Planning for next Christmas will have already begun in earnest. It was a dramatic end of year for UK advertising and 2015 is fast becoming an equally mesmerising one as the dust settles, the results emerge and conclusions are drawn.
Anyone working in retail or on a UK advertising retail account will be witnessing two possibly conflicting dynamics.
On the one hand, a nuclear arms race to drop the biggest advertising atomic bomb possible into the market place as a sure bet.
"Cry before you buy" has become the econometrically proven approach du jour, based on advertising’s timeless foundations that fame and emotion disproportionately intensify the magnetic pull on our wallets.
As an aside, it also created a very one dimensional set of outputs for an industry that prides itself on pushing boundaries. As one tweet put it "Christmas advertising data suggests that maudlin, mawkish, sick in my mouth and kill me now are outspending joy and giggles by £187 million".
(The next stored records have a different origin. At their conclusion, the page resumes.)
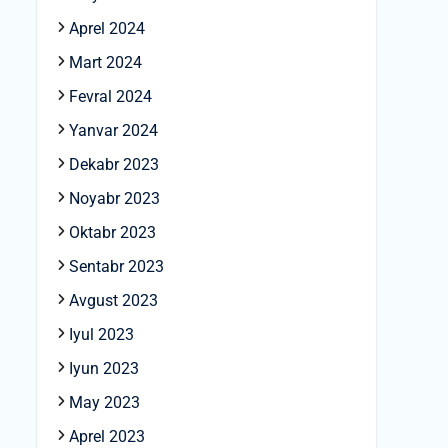
Aprel 2024
Mart 2024
Fevral 2024
Yanvar 2024
Dekabr 2023
Noyabr 2023
Oktabr 2023
Sentabr 2023
Avgust 2023
Iyul 2023
Iyun 2023
May 2023
Aprel 2023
Basic approach – go once, go early, go as big as possible.
By contrast, this Christmas saw the retail landscape discombobulated in entirely new and unforeseen ways.
The storm of US imported "Black Friday – expected to be an anaemic British cousin – conjured up two trading peaks for the first time ever.
Retailers saw a very early sales spike (with a possible implied margin pressure) followed by a dangerous fortnight lull.
This was compounded by Christmas Day falling on a Thursday. Traditional Christmas sales peaks were later than usual as a result, psychologically consumers felt they had more time to find that perfect gift and ended up panic buying in the very last hours.
The short term Q4 trading results are a patchwork quilt of outcomes and a number of qualified successes.
John Lewis delivering a 4.8 per cent increase year on year shows they continue to set considerable pace despite the mimicry.
House of Fraser [the campaign was created by Trimble's agency, 18 Feet & Rising] at up 8 per cent year on year shows there were also winners who took a lighter, sustained and flexible approach.
Argos’s new campaign was entirely different and the results strong given considerable unforeseen impact from Black Friday.
Right now agencies will be huddled in rooms with only one certainty – the two peaked Christmas is here to stay, with Black Friday likely to have significantly more retailers on board with greater levels of activity.
Whether we conclude that Super Bowl advertising at Christmas is the right response is difficult to predict.
I sense this is no bad thing for adland who have probably faced too many "please can we have a John Lewis-type brief" these past 18 months.